**Data for this exercise**
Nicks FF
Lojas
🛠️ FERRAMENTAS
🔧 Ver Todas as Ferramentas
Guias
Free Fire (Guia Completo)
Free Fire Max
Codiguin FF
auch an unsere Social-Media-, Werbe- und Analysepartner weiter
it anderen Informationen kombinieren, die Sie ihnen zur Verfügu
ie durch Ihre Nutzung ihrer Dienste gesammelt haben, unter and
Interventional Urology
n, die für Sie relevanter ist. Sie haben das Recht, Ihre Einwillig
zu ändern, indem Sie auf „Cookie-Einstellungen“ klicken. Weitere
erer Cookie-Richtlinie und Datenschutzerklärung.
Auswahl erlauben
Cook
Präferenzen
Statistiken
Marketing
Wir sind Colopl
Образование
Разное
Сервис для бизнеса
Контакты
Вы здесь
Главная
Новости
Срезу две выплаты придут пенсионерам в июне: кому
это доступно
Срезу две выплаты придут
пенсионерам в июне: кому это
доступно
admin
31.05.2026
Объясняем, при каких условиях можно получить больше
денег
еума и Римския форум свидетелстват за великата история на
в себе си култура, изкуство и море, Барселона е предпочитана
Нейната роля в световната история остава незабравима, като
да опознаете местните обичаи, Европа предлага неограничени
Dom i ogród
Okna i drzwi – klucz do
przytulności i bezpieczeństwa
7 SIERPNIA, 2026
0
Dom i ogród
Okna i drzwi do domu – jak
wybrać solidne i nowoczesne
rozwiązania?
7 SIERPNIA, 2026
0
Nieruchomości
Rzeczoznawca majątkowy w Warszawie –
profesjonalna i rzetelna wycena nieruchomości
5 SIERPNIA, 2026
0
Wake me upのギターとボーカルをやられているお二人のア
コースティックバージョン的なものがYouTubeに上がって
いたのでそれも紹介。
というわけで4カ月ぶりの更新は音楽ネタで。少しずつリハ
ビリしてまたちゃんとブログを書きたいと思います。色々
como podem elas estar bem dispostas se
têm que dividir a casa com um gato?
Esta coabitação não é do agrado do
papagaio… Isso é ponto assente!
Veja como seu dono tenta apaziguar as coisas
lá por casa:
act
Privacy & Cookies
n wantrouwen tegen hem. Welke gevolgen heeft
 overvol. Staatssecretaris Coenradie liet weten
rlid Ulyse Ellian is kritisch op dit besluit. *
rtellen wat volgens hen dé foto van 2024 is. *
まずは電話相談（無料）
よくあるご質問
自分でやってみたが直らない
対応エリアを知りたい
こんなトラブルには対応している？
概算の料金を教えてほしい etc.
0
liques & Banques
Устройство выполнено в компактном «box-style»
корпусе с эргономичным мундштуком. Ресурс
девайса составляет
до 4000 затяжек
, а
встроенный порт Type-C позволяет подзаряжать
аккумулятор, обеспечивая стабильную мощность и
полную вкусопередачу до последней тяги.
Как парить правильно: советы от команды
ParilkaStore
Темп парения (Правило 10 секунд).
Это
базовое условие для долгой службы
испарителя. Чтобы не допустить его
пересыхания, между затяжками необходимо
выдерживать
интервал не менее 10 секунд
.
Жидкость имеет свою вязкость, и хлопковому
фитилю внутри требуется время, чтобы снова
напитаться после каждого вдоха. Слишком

**Description of the task**
The entire listing should be repeated with no line missing and no word altered.

**Answer to the exercise**
Nicks FF
Lojas
🛠️ FERRAMENTAS
🔧 Ver Todas as Ferramentas
Guias
Free Fire (Guia Completo)
Free Fire Max
Codiguin FF
auch an unsere Social-Media-, Werbe- und Analysepartner weiter
it anderen Informationen kombinieren, die Sie ihnen zur Verfügu
ie durch Ihre Nutzung ihrer Dienste gesammelt haben, unter and
Interventional Urology
n, die für Sie relevanter ist. Sie haben das Recht, Ihre Einwillig
zu ändern, indem Sie auf „Cookie-Einstellungen“ klicken. Weitere
erer Cookie-Richtlinie und Datenschutzerklärung.
Auswahl erlauben
Cook
Präferenzen
Statistiken
Marketing
Wir sind Colopl
Образование
Разное
Сервис для бизнеса
Контакты
Вы здесь
Главная
Новости
Срезу две выплаты придут пенсионерам в июне: кому
это доступно
Срезу две выплаты придут
пенсионерам в июне: кому это
доступно
admin
31.05.2026
Объясняем, при каких условиях можно получить больше
денег
еума и Римския форум свидетелстват за великата история на
в себе си култура, изкуство и море, Барселона е предпочитана
Нейната роля в световната история остава незабравима, като
да опознаете местните обичаи, Европа предлага неограничени
Dom i ogród
Okna i drzwi – klucz do
przytulności i bezpieczeństwa
7 SIERPNIA, 2026
0
Dom i ogród
Okna i drzwi do domu – jak
wybrać solidne i nowoczesne
rozwiązania?
7 SIERPNIA, 2026
0
Nieruchomości
Rzeczoznawca majątkowy w Warszawie –
profesjonalna i rzetelna wycena nieruchomości
5 SIERPNIA, 2026
0
Wake me upのギターとボーカルをやられているお二人のア
コースティックバージョン的なものがYouTubeに上がって
いたのでそれも紹介。
というわけで4カ月ぶりの更新は音楽ネタで。少しずつリハ
ビリしてまたちゃんとブログを書きたいと思います。色々
como podem elas estar bem dispostas se
têm que dividir a casa com um gato?
Esta coabitação não é do agrado do
papagaio… Isso é ponto assente!
Veja como seu dono tenta apaziguar as coisas
lá por casa:
act
Privacy & Cookies
n wantrouwen tegen hem. Welke gevolgen heeft
 overvol. Staatssecretaris Coenradie liet weten
rlid Ulyse Ellian is kritisch op dit besluit. *
rtellen wat volgens hen dé foto van 2024 is. *
まずは電話相談（無料）
よくあるご質問
自分でやってみたが直らない
対応エリアを知りたい
こんなトラブルには対応している？
概算の料金を教えてほしい etc.
0
liques & Banques
Устройство выполнено в компактном «box-style»
корпусе с эргономичным мундштуком. Ресурс
девайса составляет
до 4000 затяжек
, а
встроенный порт Type-C позволяет подзаряжать
аккумулятор, обеспечивая стабильную мощность и
полную вкусопередачу до последней тяги.
Как парить правильно: советы от команды
ParilkaStore
Темп парения (Правило 10 секунд).
Это
базовое условие для долгой службы
испарителя. Чтобы не допустить его
пересыхания, между затяжками необходимо
выдерживать
интервал не менее 10 секунд
.
Жидкость имеет свою вязкость, и хлопковому
фитилю внутри требуется время, чтобы снова
напитаться после каждого вдоха. Слишком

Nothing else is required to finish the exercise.